US system to report fatal traffic crashes

Fatality Analysis Reporting System (FARS) was created in the United States by the National Highway Traffic Safety Administration (NHTSA) to provide an overall measure of highway safety, to help suggest solutions, and to help provide an objective basis to evaluate the effectiveness of motor vehicle safety standards and highway safety programs.

FARS contains data on a census of fatal traffic crashes within the 50 states, the District of Columbia, and Puerto Rico. To be included in FARS, a crash must involve a motor vehicle traveling on a trafficway customarily open to the public and result in the death of a person (occupant of a vehicle or a non-occupant) within 30 days of the crash. FARS has been operational since 1975 and has collected information on over 989,451 motor vehicle fatalities and collects information on over 100 different coded data elements that characterizes the crash, the vehicle, and the people involved.

FARS is vital to the mission of NHTSA to reduce the number of motor vehicle crashes and deaths on our nation's highways, and subsequently, reduce the associated economic loss to society resulting from those motor vehicle crashes and fatalities. FARS data is critical to understanding the characteristics of the environment, trafficway, vehicles, and persons involved in the crash.

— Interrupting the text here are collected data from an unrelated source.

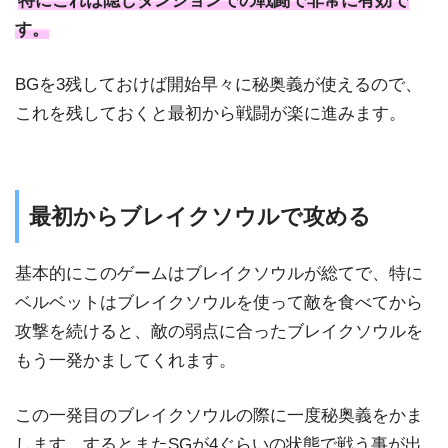
特にこれは隠しダンジョンでの戦闘で非常に有効で
す。
BGを3残しておけば開始早々に秘奥義が使えるので、
これを残しておくと最初から戦闘が楽に進みます。
最初からブレイクソウルで攻める
基本的にこのゲームはブレイクソウルが総てで、特に
ベルベットはブレイクソウルを使って敵を食べてから
攻撃を続けると、敵の弱点に合ったブレイクソウルを
もう一発かましてくれます。
この一発目のブレイクソウルの際に一度秘奥義をかま
します。するとまたSGが4ぐらいの状態で戦う事が出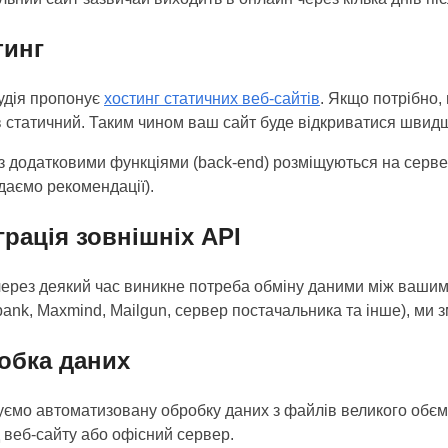
тинг
удія пропонує
хостинг статичних веб-сайтів
. Якщо потрібно
в статичний. Таким чином ваш сайт буде відкриватися швидш
з додатковими функціями (back-end) розміщуються на серве
даємо рекомендації).
грація зовнішніх API
ерез деякий час виникне потреба обміну даними між вашим
tbank, Maxmind, Mailgun, сервер постачальника та інше), ми
обка даних
уємо автоматизовану обробку даних з файлів великого обєму
 веб-сайту або офісний сервер.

NHTSA has a cooperative agreement with an agency in each state government to provide information in a standard format on fatal crashes in the state. Data is collected, coded and submitted into a micro-computer data system and transmitted to Washington, D.C. Quarterly files are produced for analytical purposes to study trends and evaluate the effectiveness of highway safety programs. This data is tabulated and provided to the public via the FARS Interface at

== How data is collected ==
In its 2010 Report to Congress, NHTSA claimed that it would cost approximately US$1 billion per year to actually count and classify all crashes. US$1 billion was deemed to be too expensive so instead of that, "... NHTSA devised a method that "utilizes an efficient combination of census, sample-based, and existing state files to provide nationally representative traffic crash data..." and it's been doing that since 1975. NHTSA claims it only costs US$30 million per year and is just as good.

== Data completeness ==
According to NHTSA, an estimated 16 million crashes occur annually and of that total, only 6.2 million of those crashes are ever reported to the police. FARS data is collected on a purely voluntary basis through cooperative agreements between NHTSA and each of the 50 states, the District of Columbia, and Puerto Rico.